Editorial Note: This is the first report of HTLV-III/LAV transmission from a person whose blood tested negative for HTLV-III/LAV antibody at the time of blood donation. As with previous reports that have documented the presence of the virus in a small number of persons who have no detectable antibody, this donor appears to have had a recent infection (1,2). Most infected people develop antibody within 2-3 months of infection (2-6).
The current risk of transfusion-associated infection is small. The prevalence of positive Western blot tests among units screened by the American Red Cross in early 1985 suggests that 0.04% of all donated units may have been potentially infectious (7). This prevalence declined to 0.02% in early 1986 (8). Currently available screening tests detect HTLV-III/LAV antibody in the great majority of infected persons. Since antibody may not be detectable in blood from donors with very recent infections, the safety of the blood supply also requires deferral of donation by persons at increased risk for HTLV-III/LAV infection.

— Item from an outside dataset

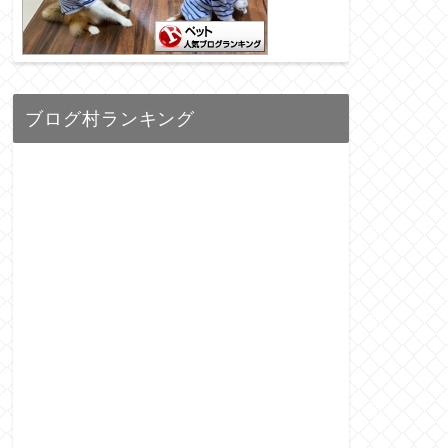
ブログ村ランキング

Donor-deferral programs, initially implemented in blood banks in March 1983 and subsequently refined, provide all prospective donors with educational information on the practices associated with an increased risk of HTLV-III/LAV infection. Evidence suggests that most persons at increased risk have stopped donating blood (9-11), but a few such individuals continue to donate. The donor described in this report said that he felt he was not at risk for infection because he had only one sexual partner. Although a steady sexual relationship with a single partner is generally safer with regard to HTLV-III/LAV infection than relationships with multiple sexual partners, men who have had sexual contact with another man since 1977 must not donate blood (12).
Efforts are continuing to assure maximum effectiveness of donor-deferral programs (13,14). As an example, blood collection agencies have agreed to implement procedures in which prospective donors are asked to sign an expanded consent statement. The statement indicates that the prospective donor has reviewed and understands the informational material provided and that donors who are at increased risk for transmission of HTLV-III/LAV or other infectious agents will not donate blood or plasma for transfusion to another person.